Let's flash back for a moment.
After extending his unbelievable streak of Grand Slam quarterfinal appearances in Australia and at Roland Garros, the Swiss star slowly unraveled. He suffered a shocking second-round defeat at the hands of Sergiy Stakhovsky at Wimbledon, where Fed-Ex has been nearly unstoppable throughout his career.
Then, after losses to Federico Delbonis and Daniel Brands on clay, Federer returned to the hard surface for similarly uninspiring results: a loss to Rafa in Cincy, a fourth-round elimination in straight sets by Tommy Robredo at the U.S. Open and a defeat to Gael Monfils in Shanghai.
Talk of Fed-Ex's potential retirement was increasing, but now that's nothing more than a distant memory.
Before the loss to Nadal, Federer looked tremendous in Oz. En route to the semifinals (five wins), he dropped just one set and was broken only twice. He impressively took care of Jo-Wilfried Tsonga and Andy Murray, giving him more top-10 victories in 2014 than he had by September of 2013, per Tennis View Magazine's Chris Skelton:
More telling than the numbers, however, is the way Federer achieved his success in Melbourne.
After attempting to slow down Father Time with different rackets and strategies to no avail late last season, Federer teamed up with arguably the best serve-and-volley player of all-time, Stefan Edberg, and it has worked wonders.

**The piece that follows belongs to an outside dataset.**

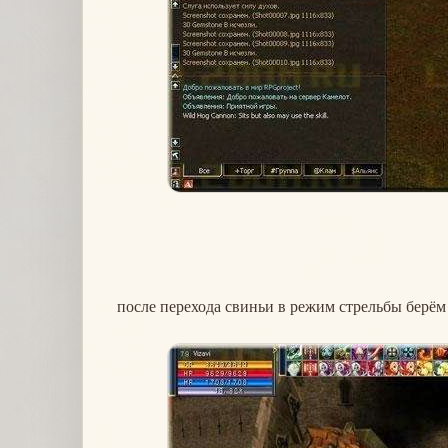
после перехода свиньи в режим стрельбы берём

"I like to be in command," Federer said, via ESPN.com's Matt Wilansky. "That's what I was able to do now the last couple of weeks. So that's very encouraging."
In his wins over Tsonga and Murray, the 17-time major champion made a living moving forward, coming to the net 107 times for 83 points. The aggressive approach has given the 32-year-old veteran a way to remain at the top of the game.
Such a comprehensive defeat against a heated rival likely left a sour taste in Federer's mouth, but one thing became clear Down Under: Brighter moments are on the horizon for Federer, whose career seemed to be on life support a little more than four months ago.